In the recent State of the Cure 2014 report, the Stem Cell Educator was identified as one of the eight Practical Cure projects currently in human clinical trials. 

The Stem Cell Educator, led by Dr. Yong Zhao at the Hackensack Medical Center, is an immune system retraining method.  Over several hours, a patient’s blood continuously passes through a machine which exposes blood cells involved in the autoimmune attack to cord blood stem cells, which ‘remind’ the immune system how to act properly.  Phase II trials have started and we look forward to the results which will reveal how frequently the procedure must be performed. The following interview with Dr. Yong Zhao shares the details.


Nick Masercola: How did you and your team get involved in type 1 diabetes research?

Dr. Yong Zhao: I got my start working at the University of Chicago with a focus in stem cell research, eventually moving into how to make them treat/cure autoimmune disease. From there, I eventually moved into the realm of type 1 diabetes when I came to the idea of reprogramming stem cells into insulin producing beta cells and reprogramming them to train the others.


NM: Please describe to us non-scientists what Stem Cell Educator does.

YZ: The simple answer would be that it educates the immune system, but I cannot define a word with a word. We take stem cells from cord blood and turn them into correctly working beta cells, and them implant them in your body. They work as a teacher would with students to the hosts beta cells, correcting them and helping them follow the correct procedure to function.


NM: How many years have you been on this journey?

YZ: 12 years.


NM: What are 3 things about your project that you want the type 1 diabetes community to know?

YZ: First: It’s safe.
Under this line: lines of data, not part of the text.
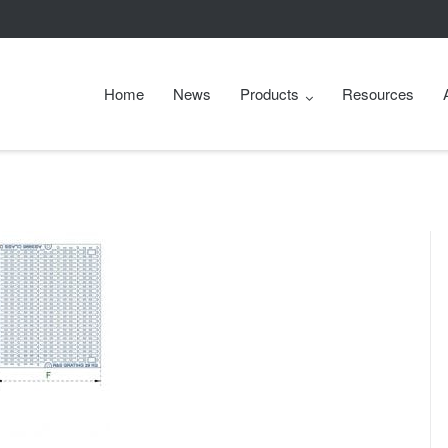
Home
News
Products
Resources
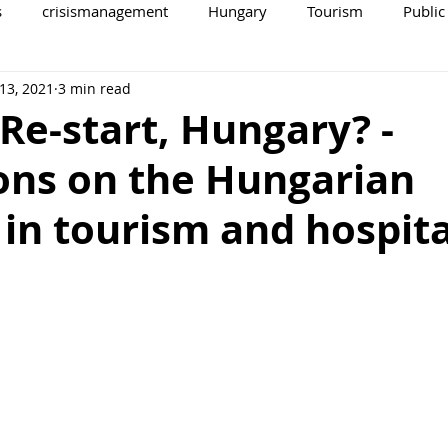
s
crisismanagement
Hungary
Tourism
Public
13, 2021
3 min read
Re-start, Hungary? -
ons on the Hungarian
in tourism and hospita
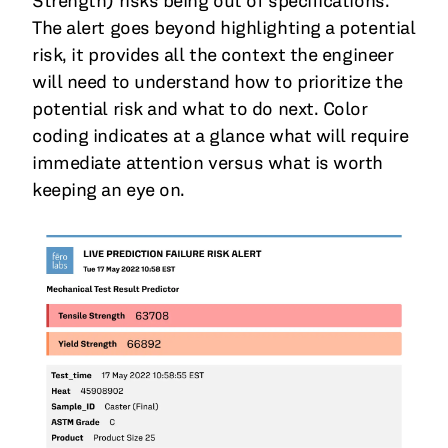
Strength) risks being out of specifications.
The alert goes beyond highlighting a potential
risk, it provides all the context the engineer
will need to understand how to prioritize the
potential risk and what to do next. Color
coding indicates at a glance what will require
immediate attention versus what is worth
keeping an eye on.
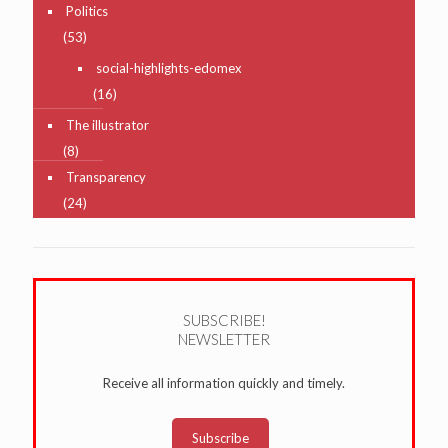
Politics
(53)
social-highlights-edomex
(16)
The illustrator
(8)
Transparency
(24)
SUBSCRIBE!
NEWSLETTER
Receive all information quickly and timely.
Subscribe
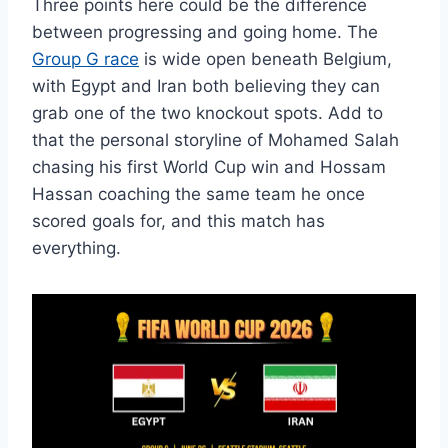
Three points here could be the difference
between progressing and going home. The
Group G race
is wide open beneath Belgium,
with Egypt and Iran both believing they can
grab one of the two knockout spots. Add to
that the personal storyline of Mohamed Salah
chasing his first World Cup win and Hossam
Hassan coaching the same team he once
scored goals for, and this match has
everything.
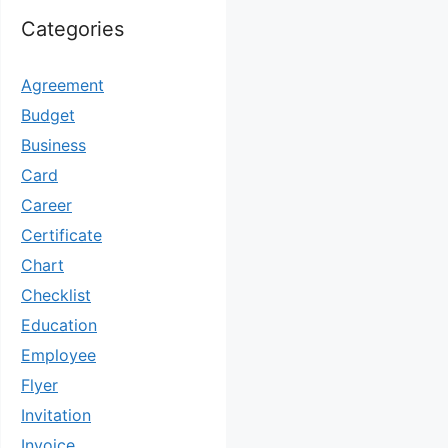
Categories
Agreement
Budget
Business
Card
Career
Certificate
Chart
Checklist
Education
Employee
Flyer
Invitation
Invoice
It’s heading into phase 2, so it’s been approved for safety. A three year old was even used in the phase 1 trials, and everything went fine. We are one of the safest projects currently in human trials.

Second: The trial has proved it can control autoimmunity and restore balance, and this next trial is just to see if it can be brought to a broader spectrum of people.
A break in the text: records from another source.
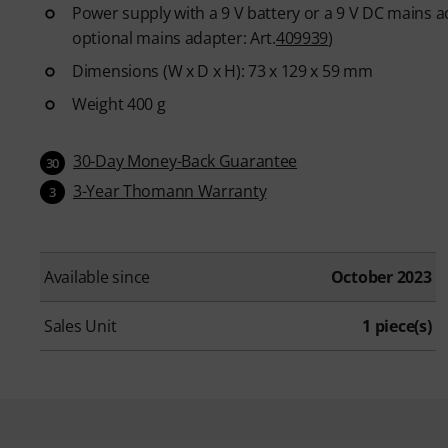
Power supply with a 9 V battery or a 9 V DC mains ad
optional mains adapter: Art.
409939
)
Dimensions (W x D x H): 73 x 129 x 59 mm
Weight 400 g
30-Day Money-Back Guarantee
30
3-Year Thomann Warranty
3
Available since
October 2023
Sales Unit
1 piece(s)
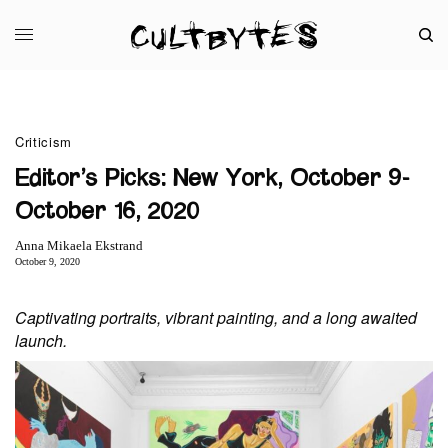
Criticism
Editor’s Picks: New York, October 9-
October 16, 2020
Anna Mikaela Ekstrand
October 9, 2020
Captivating portraits, vibrant painting, and a long awaited
launch.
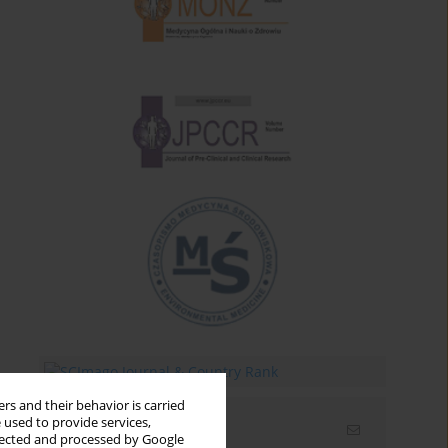
rs and their behavior is carried
 used to provide services,
Email alerts
llected and processed by Google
Third: It’s a solution that works better the faster it is implemented in your body. The more beta cells that are still alive, the better “re-training” goes. Growing the beta cells back for training is a more difficult, lengthy process. To use the above example, the longer a student has bad habits, the harder it will be to correct them.
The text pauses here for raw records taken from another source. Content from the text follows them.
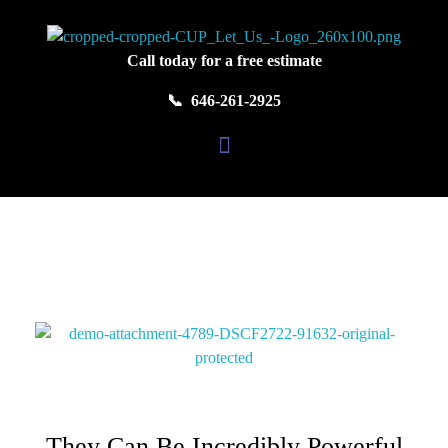
Colors United Painting
Let Us Turn Your House Into a Home
Call today for a free estimate
📞 646-261-2925
They Can Be Incredibly Powerful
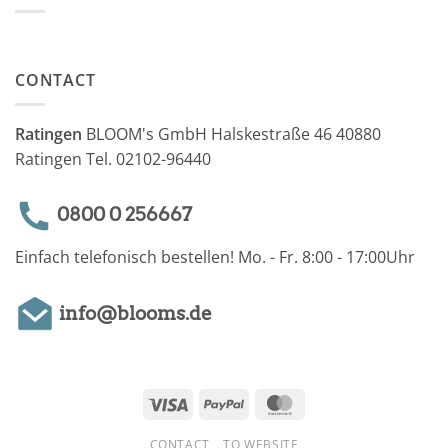
CONTACT
Ratingen
BLOOM's GmbH Halskestraße 46 40880
Ratingen Tel. 02102-96440
0800 0 256667
Einfach telefonisch bestellen! Mo. - Fr. 8:00 - 17:00Uhr
info@blooms.de
Visa
PayPal
MasterCard
CONTACT
TO WEBSITE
NM: If successful, how will it change the lives of people living with T1D?

YZ: Depends on patient’s state. The sooner the therapy is applied the better. Even in longer-diagnosed patients, there is evidence that their metabolic rate improves after the Stem Cell Educator is used.


NM: In what stage of human trials is Stem Cell Educator? When can we expect to learn the next set of results?  

YZ: Have been approved for phase 2, but are currently trying to secure funding for the entirety of the trial.


NM: Are you still recruiting for the trial?  If so, how can people get in touch with you?

YZ: Yes, you can apply through our clinical trials page:


NM: What are the biggest obstacles your team faces?

YZ: Funding. Currently we do not have enough to complete the trial. That, and FDA regulation can be extremely difficult to navigate. I have a mobile lab, and have been attempting to perform trials in Hackensack NJ.


NM: What can the type 1 diabetes community do to support your project?

YZ: We now take donations, in addition to submitting proposals for NIH funding. Honestly, it’s mainly getting the money to finish the trial. It’s exhausting trying to get funding, and it slows the whole process down tremendously.